====== AVAILABLE DATA ======

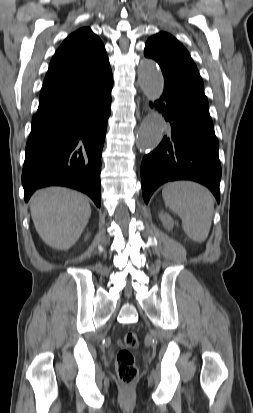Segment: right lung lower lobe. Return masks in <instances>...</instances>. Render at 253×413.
<instances>
[{
    "label": "right lung lower lobe",
    "instance_id": "obj_1",
    "mask_svg": "<svg viewBox=\"0 0 253 413\" xmlns=\"http://www.w3.org/2000/svg\"><path fill=\"white\" fill-rule=\"evenodd\" d=\"M112 87L111 74L93 95L32 124L22 171L26 202L36 189L60 185L86 193L100 207L101 153Z\"/></svg>",
    "mask_w": 253,
    "mask_h": 413
}]
</instances>
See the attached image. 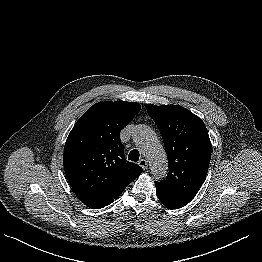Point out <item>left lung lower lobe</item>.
I'll use <instances>...</instances> for the list:
<instances>
[{"label": "left lung lower lobe", "instance_id": "obj_1", "mask_svg": "<svg viewBox=\"0 0 262 262\" xmlns=\"http://www.w3.org/2000/svg\"><path fill=\"white\" fill-rule=\"evenodd\" d=\"M157 196L160 199V201L168 208V209H179L187 205L188 203L178 200V199H173L171 197H168L164 194H161L157 192Z\"/></svg>", "mask_w": 262, "mask_h": 262}]
</instances>
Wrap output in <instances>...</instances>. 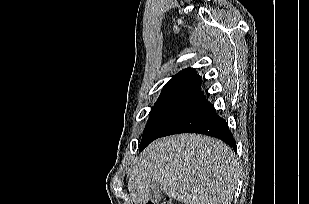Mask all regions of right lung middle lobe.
Instances as JSON below:
<instances>
[{"label":"right lung middle lobe","mask_w":309,"mask_h":204,"mask_svg":"<svg viewBox=\"0 0 309 204\" xmlns=\"http://www.w3.org/2000/svg\"><path fill=\"white\" fill-rule=\"evenodd\" d=\"M195 107L196 105L192 103H156L150 112L147 126L144 129L139 145L140 150H143L169 126Z\"/></svg>","instance_id":"right-lung-middle-lobe-1"}]
</instances>
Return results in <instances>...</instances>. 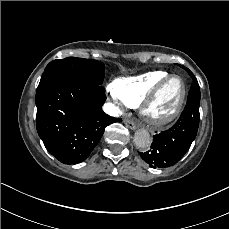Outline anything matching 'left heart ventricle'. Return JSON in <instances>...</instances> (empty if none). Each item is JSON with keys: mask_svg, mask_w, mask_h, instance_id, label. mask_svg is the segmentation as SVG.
Returning <instances> with one entry per match:
<instances>
[{"mask_svg": "<svg viewBox=\"0 0 229 229\" xmlns=\"http://www.w3.org/2000/svg\"><path fill=\"white\" fill-rule=\"evenodd\" d=\"M183 96L184 85L180 79H175L171 84L164 87L150 104V113L157 118L168 117L177 109Z\"/></svg>", "mask_w": 229, "mask_h": 229, "instance_id": "b2bd125f", "label": "left heart ventricle"}]
</instances>
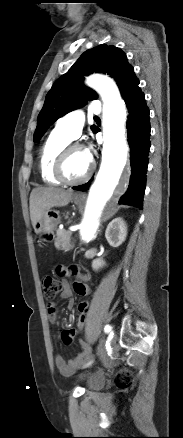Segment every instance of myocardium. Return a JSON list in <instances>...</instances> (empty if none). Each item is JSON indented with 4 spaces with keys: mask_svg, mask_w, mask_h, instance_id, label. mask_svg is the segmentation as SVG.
I'll list each match as a JSON object with an SVG mask.
<instances>
[{
    "mask_svg": "<svg viewBox=\"0 0 183 438\" xmlns=\"http://www.w3.org/2000/svg\"><path fill=\"white\" fill-rule=\"evenodd\" d=\"M77 149H81V150H85L84 147L79 144V143H72V144H68L66 145L57 155L55 163H54V167H53V176L56 178V180L63 185H67V186H76V185H80L83 184L85 182H87L95 169V163L92 159L90 160V165L88 168V171L86 172V174L78 179V180H68L65 175H64V166L66 163V160L68 158V156L70 155L71 152H73L74 150Z\"/></svg>",
    "mask_w": 183,
    "mask_h": 438,
    "instance_id": "obj_1",
    "label": "myocardium"
}]
</instances>
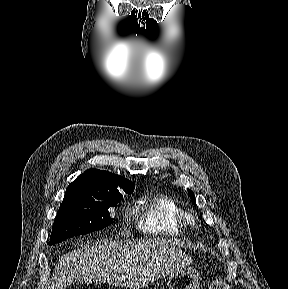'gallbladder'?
Instances as JSON below:
<instances>
[{"label": "gallbladder", "mask_w": 288, "mask_h": 289, "mask_svg": "<svg viewBox=\"0 0 288 289\" xmlns=\"http://www.w3.org/2000/svg\"><path fill=\"white\" fill-rule=\"evenodd\" d=\"M82 282V278L79 277V276H72L70 275V279L68 280V284L71 285V284H79Z\"/></svg>", "instance_id": "1"}]
</instances>
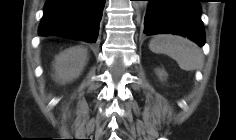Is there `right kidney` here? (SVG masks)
<instances>
[{"label": "right kidney", "instance_id": "obj_1", "mask_svg": "<svg viewBox=\"0 0 236 140\" xmlns=\"http://www.w3.org/2000/svg\"><path fill=\"white\" fill-rule=\"evenodd\" d=\"M87 62V49L82 46L70 47L55 57L54 78L59 83L71 82L78 78Z\"/></svg>", "mask_w": 236, "mask_h": 140}]
</instances>
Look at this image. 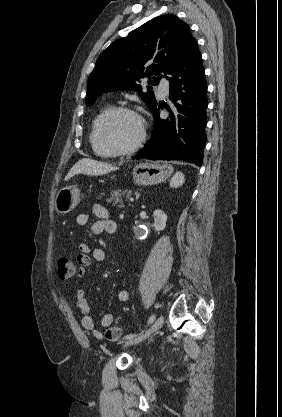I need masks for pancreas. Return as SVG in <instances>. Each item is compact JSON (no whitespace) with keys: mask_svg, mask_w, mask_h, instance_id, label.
<instances>
[{"mask_svg":"<svg viewBox=\"0 0 282 417\" xmlns=\"http://www.w3.org/2000/svg\"><path fill=\"white\" fill-rule=\"evenodd\" d=\"M132 190H111L108 202H112L113 206H125L124 200H128Z\"/></svg>","mask_w":282,"mask_h":417,"instance_id":"cf45deb5","label":"pancreas"}]
</instances>
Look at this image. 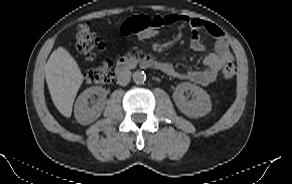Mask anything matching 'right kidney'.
I'll return each instance as SVG.
<instances>
[{
  "mask_svg": "<svg viewBox=\"0 0 292 184\" xmlns=\"http://www.w3.org/2000/svg\"><path fill=\"white\" fill-rule=\"evenodd\" d=\"M98 99H94V95ZM88 99L91 100L90 104ZM106 101V91L102 87H90L84 90L76 100L74 114L77 121L82 125H87L96 120L103 111Z\"/></svg>",
  "mask_w": 292,
  "mask_h": 184,
  "instance_id": "1",
  "label": "right kidney"
}]
</instances>
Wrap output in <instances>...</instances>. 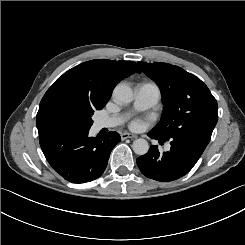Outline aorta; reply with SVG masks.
I'll return each mask as SVG.
<instances>
[{
    "instance_id": "aorta-1",
    "label": "aorta",
    "mask_w": 245,
    "mask_h": 245,
    "mask_svg": "<svg viewBox=\"0 0 245 245\" xmlns=\"http://www.w3.org/2000/svg\"><path fill=\"white\" fill-rule=\"evenodd\" d=\"M113 96L117 102L126 104L133 100V91L130 86L121 83L114 88ZM132 148L137 155H145L149 150V144L145 139L139 138L134 140Z\"/></svg>"
}]
</instances>
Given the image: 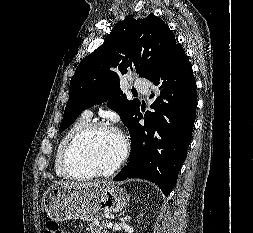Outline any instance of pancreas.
I'll use <instances>...</instances> for the list:
<instances>
[{"mask_svg": "<svg viewBox=\"0 0 253 233\" xmlns=\"http://www.w3.org/2000/svg\"><path fill=\"white\" fill-rule=\"evenodd\" d=\"M107 221L101 224L88 223L87 231L89 233H107Z\"/></svg>", "mask_w": 253, "mask_h": 233, "instance_id": "1", "label": "pancreas"}]
</instances>
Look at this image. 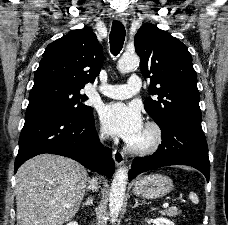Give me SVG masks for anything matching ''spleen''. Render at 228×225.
Here are the masks:
<instances>
[{"instance_id": "1", "label": "spleen", "mask_w": 228, "mask_h": 225, "mask_svg": "<svg viewBox=\"0 0 228 225\" xmlns=\"http://www.w3.org/2000/svg\"><path fill=\"white\" fill-rule=\"evenodd\" d=\"M189 199H191L192 203H198V197L195 193H190Z\"/></svg>"}]
</instances>
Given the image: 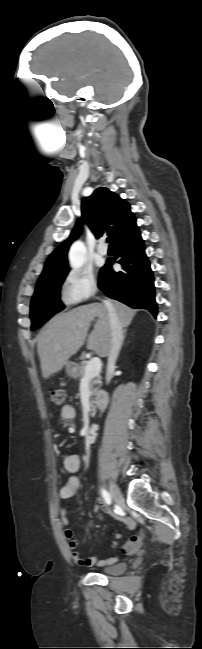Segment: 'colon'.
Returning <instances> with one entry per match:
<instances>
[{
	"mask_svg": "<svg viewBox=\"0 0 202 649\" xmlns=\"http://www.w3.org/2000/svg\"><path fill=\"white\" fill-rule=\"evenodd\" d=\"M51 401L56 405H62L65 400V392L62 389H53L50 391ZM144 535L142 533L133 535L126 543L127 552H134L142 543Z\"/></svg>",
	"mask_w": 202,
	"mask_h": 649,
	"instance_id": "colon-1",
	"label": "colon"
}]
</instances>
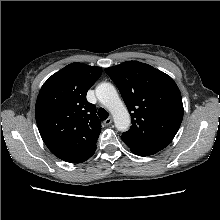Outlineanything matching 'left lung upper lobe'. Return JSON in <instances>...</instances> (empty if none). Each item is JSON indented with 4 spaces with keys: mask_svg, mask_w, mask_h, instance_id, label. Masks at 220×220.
Masks as SVG:
<instances>
[{
    "mask_svg": "<svg viewBox=\"0 0 220 220\" xmlns=\"http://www.w3.org/2000/svg\"><path fill=\"white\" fill-rule=\"evenodd\" d=\"M105 71L120 90L132 119L122 140L134 150L164 149L176 135L184 114L174 80L137 61H126Z\"/></svg>",
    "mask_w": 220,
    "mask_h": 220,
    "instance_id": "5c2ea615",
    "label": "left lung upper lobe"
}]
</instances>
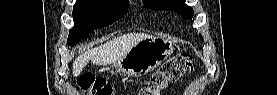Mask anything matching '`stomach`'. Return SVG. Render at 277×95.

======

**PROBLEM REQUIREMENTS**
Omit the pictures and retype exactly the lines from the one containing "Outlineanything matching 'left" through the end of the entries above.

**RESPONSE TO THE EXERCISE**
Outlineanything matching 'left lung upper lobe'. Return JSON in <instances>...</instances> (empty if none). Each item is JSON indented with 4 spaces with keys: mask_svg, mask_w, mask_h, instance_id, label. Masks at 220×220.
Masks as SVG:
<instances>
[{
    "mask_svg": "<svg viewBox=\"0 0 220 220\" xmlns=\"http://www.w3.org/2000/svg\"><path fill=\"white\" fill-rule=\"evenodd\" d=\"M105 71L120 90L132 119L122 140L134 150L164 149L176 135L184 114L174 80L137 61H126Z\"/></svg>",
    "mask_w": 220,
    "mask_h": 220,
    "instance_id": "5c2ea615",
    "label": "left lung upper lobe"
}]
</instances>
Mask anything matching '`stomach`'. Return SVG. Render at 277×95.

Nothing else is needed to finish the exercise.